Below are entries. Pull out all lines containing "рыбе".

*** DATA EXTRACT Section Begins ***

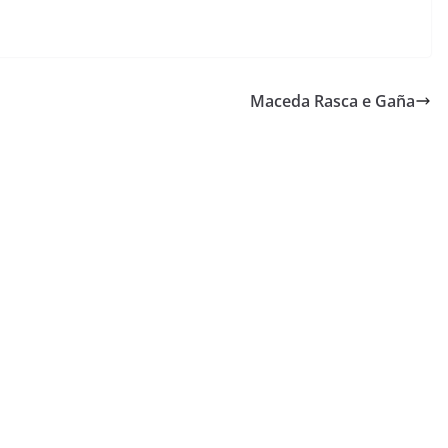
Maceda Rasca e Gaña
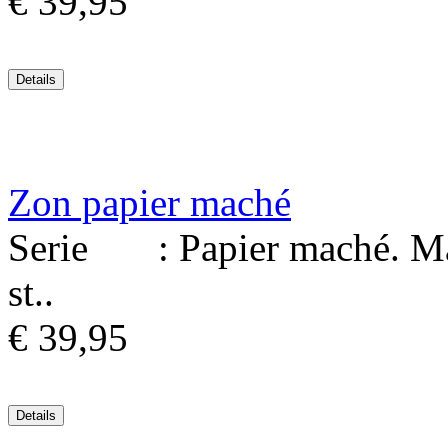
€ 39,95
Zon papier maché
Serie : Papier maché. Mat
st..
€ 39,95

*** DATA EXTRACT Section Ends ***
*** DATA EXTRACT Section Begins ***

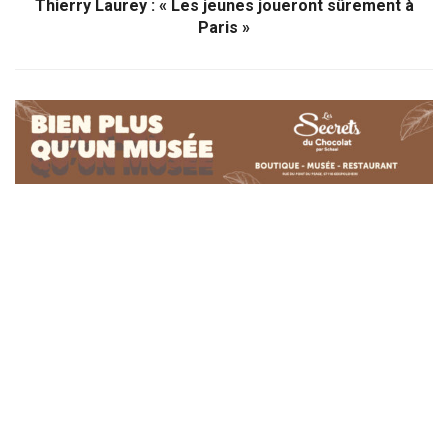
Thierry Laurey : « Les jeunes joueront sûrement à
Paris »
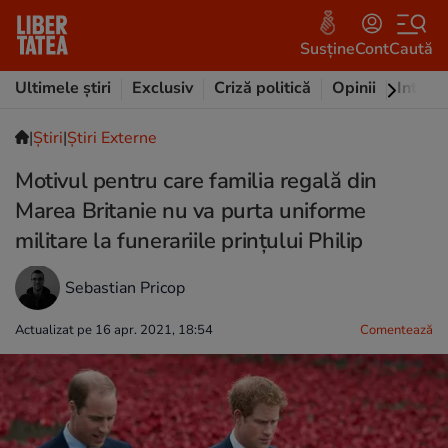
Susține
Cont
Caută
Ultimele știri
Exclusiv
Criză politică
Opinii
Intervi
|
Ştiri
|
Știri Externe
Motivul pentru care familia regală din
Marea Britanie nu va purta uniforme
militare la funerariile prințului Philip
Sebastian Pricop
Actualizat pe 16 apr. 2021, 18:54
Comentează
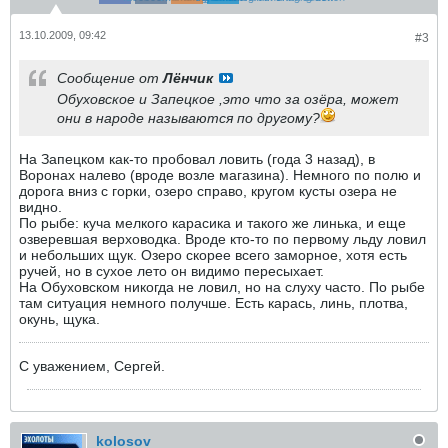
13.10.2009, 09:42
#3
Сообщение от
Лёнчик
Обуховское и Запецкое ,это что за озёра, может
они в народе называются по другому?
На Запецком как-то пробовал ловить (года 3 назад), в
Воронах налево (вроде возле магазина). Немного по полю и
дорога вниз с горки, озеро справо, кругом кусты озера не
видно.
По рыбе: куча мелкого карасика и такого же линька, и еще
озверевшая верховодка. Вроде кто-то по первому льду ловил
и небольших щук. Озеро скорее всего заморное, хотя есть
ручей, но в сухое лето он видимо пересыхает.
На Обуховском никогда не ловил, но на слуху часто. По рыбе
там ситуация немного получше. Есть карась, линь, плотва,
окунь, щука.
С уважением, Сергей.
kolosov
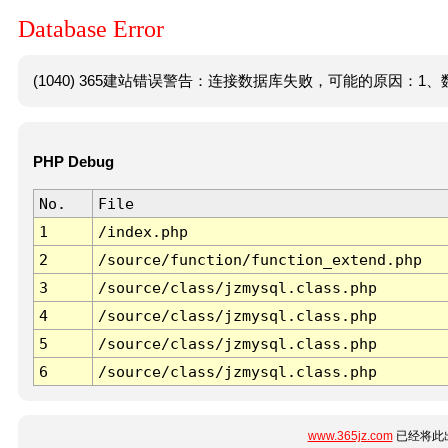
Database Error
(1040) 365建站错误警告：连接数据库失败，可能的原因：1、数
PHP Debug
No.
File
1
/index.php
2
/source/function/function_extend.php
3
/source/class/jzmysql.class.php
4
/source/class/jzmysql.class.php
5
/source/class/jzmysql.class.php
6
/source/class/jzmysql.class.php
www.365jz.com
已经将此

*** DATA EXTRACT Section Ends ***

▶ **TASK OUTPUT**
По рыбе: куча мелкого карасика и такого же линька, и еще
На Обуховском никогда не ловил, но на слуху часто. По рыбе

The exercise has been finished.